Barney Wilen Blue Melody

Yves Buin

Label / Distribution : Castor astral

Alors que le label Elemental Records a récemment réédité les « French ballads » du saxophoniste Barney Wilen (1937-1996), il eût été dommage de passer à côté de cette courte biographie éditée en 2011. On a dit de lui qu’il était le « seul ténor à même de concurrencer les maîtres américains ». Encouragé par Blaise Cendrars à « monter à Paris » alors qu’il se produit dans les clubs de Nice, à peine sorti de l’adolescence, le jeune homme, né d’une mère américaine et d’un père français, conquiert la capitale avec une féroce envie de jazz moderne, au point de se retrouver embauché par Miles Davis sur ce manifeste de l’improvisation qu’est la bande-son du film « Ascenseur pour l’échafaud ». Son sens artistique affûté, ainsi que sa double culture, feront de lui un musicien constamment sollicité, en quête perpétuelle d’ouverture sur le monde.
De son voyage à vocation ethnomusicologique en Afrique, il ramènera un sens du blues universel qu’il investira notamment dans ses incursions dans le free-jazz ou même dans le rock (jusqu’au punk-rock).

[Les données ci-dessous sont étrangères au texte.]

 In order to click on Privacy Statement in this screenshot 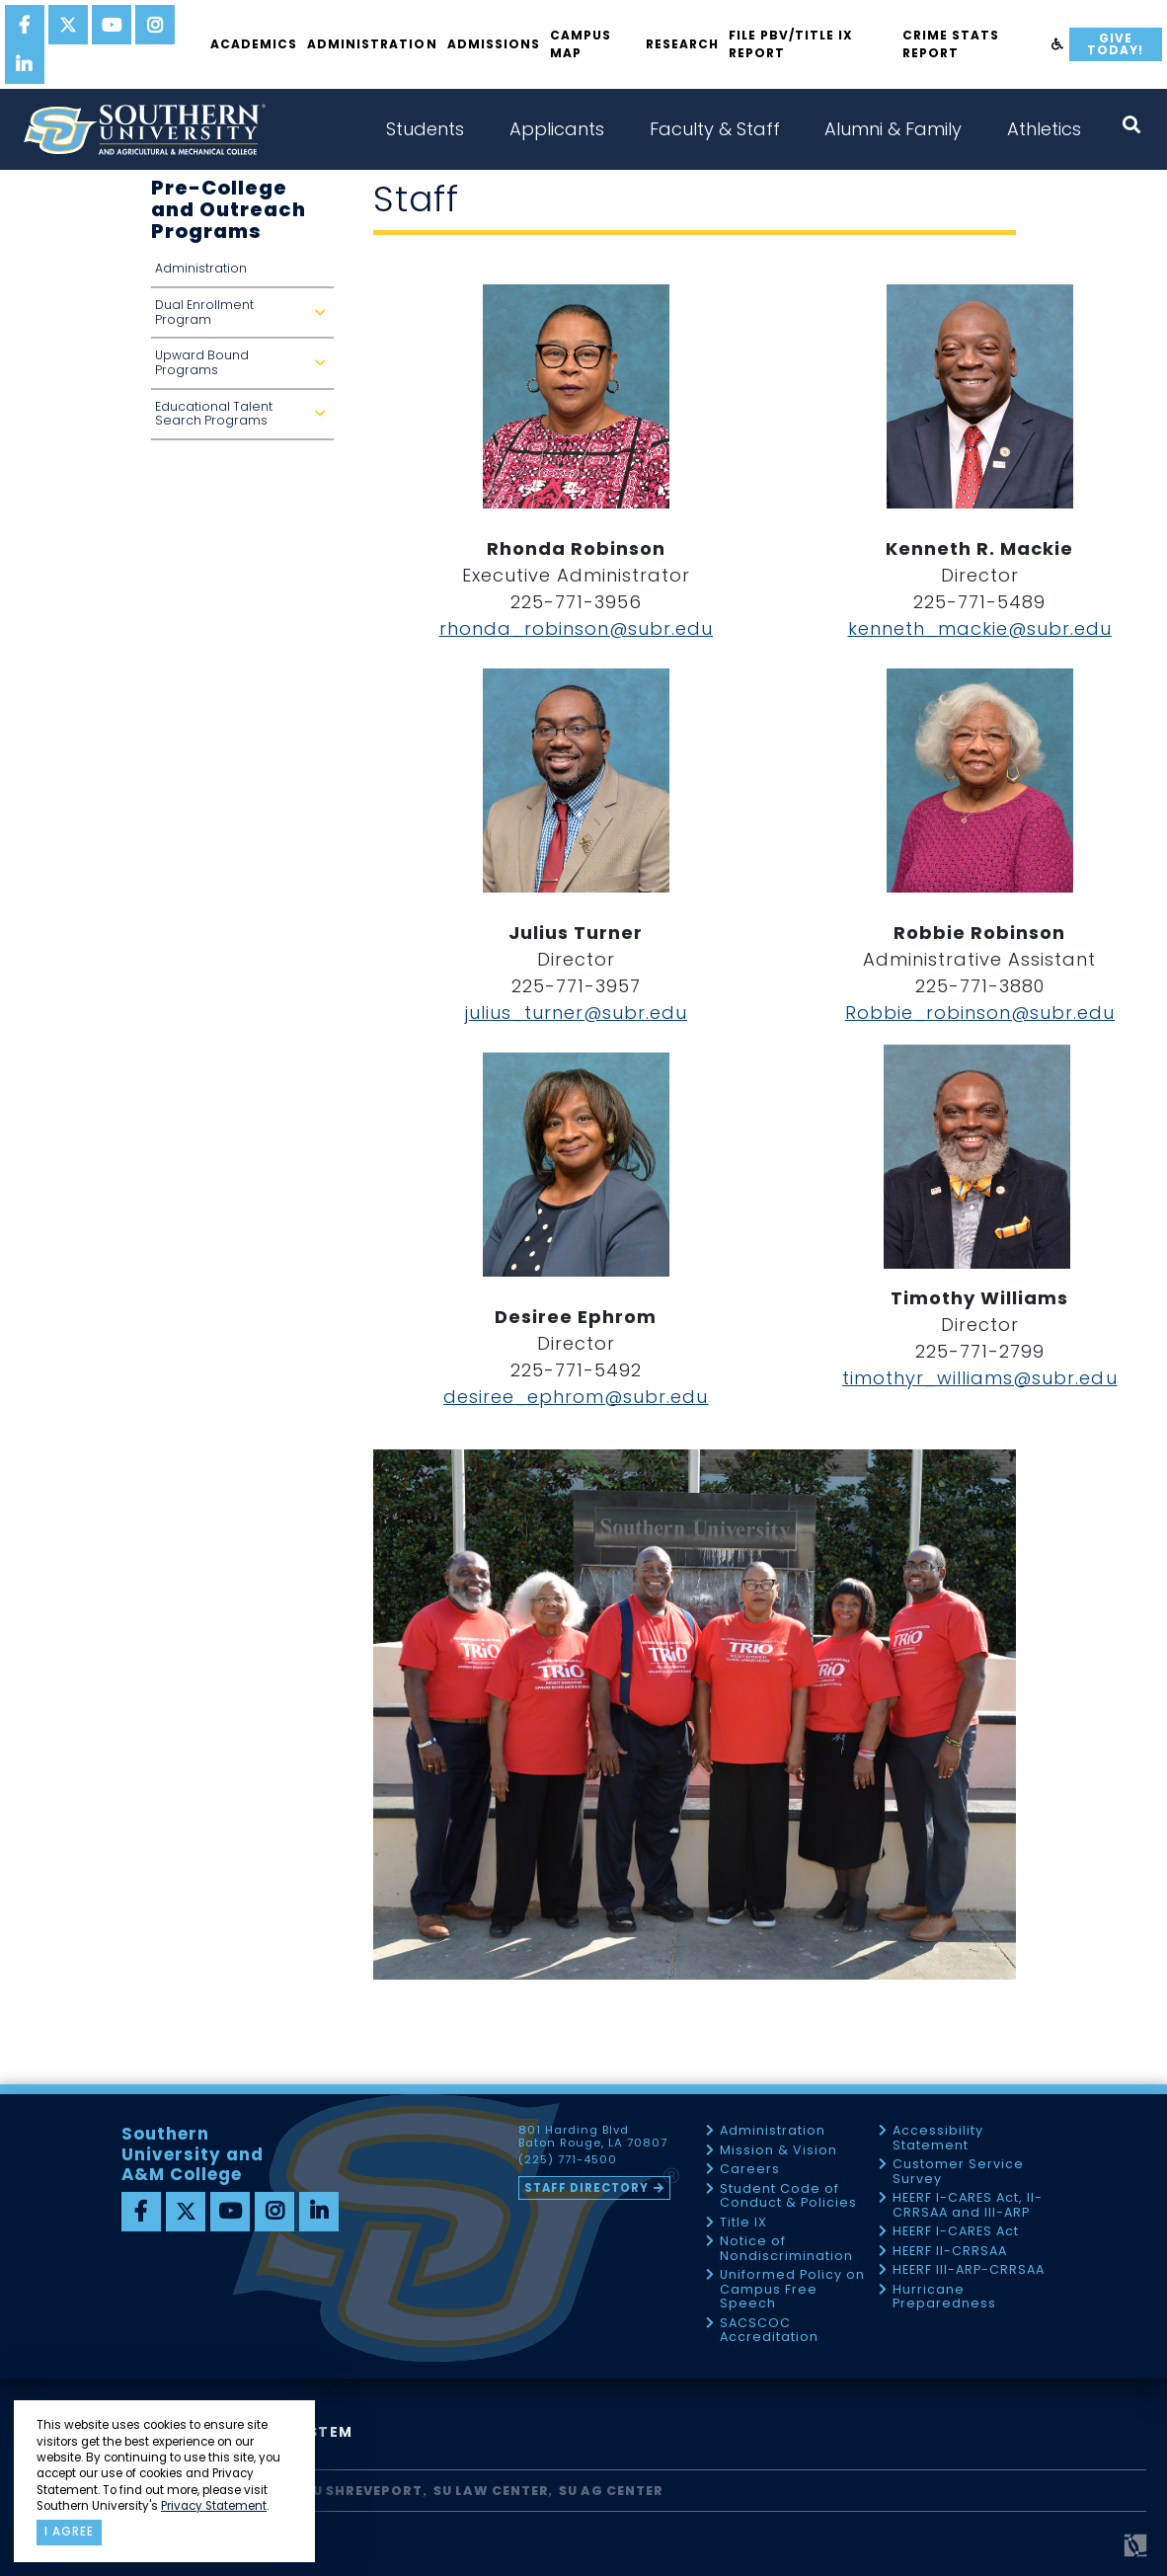, I will do `click(214, 2506)`.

Dans les années soixante-dix, il trimballera son « burodujazz » dans l’arrière-pays niçois, diffusant un melting-pot joyeusement foutraque dans les villages où fleurissent les communautés utopiques de l’époque.
C’est la bande dessinée « Barney et la note bleue », de Loustal et Paringaux, en 1986, qui le pousse à renouer avec le jazz le plus authentique - il n’a cessé de travailler son instrument en s’inspirant de Lester Young -, jusqu’au succès populaire de l’album « La Note bleue » (1987). Il ne cessera de tourner jusqu’à son décès, à l’âge de 59 ans. Yves Buin a su rendre compte de ce parcours avec érudition et synthèse (sans ignorer la part d’ombre de son addiction aux narcotiques), le tout nanti d’une bonne dose de tendresse.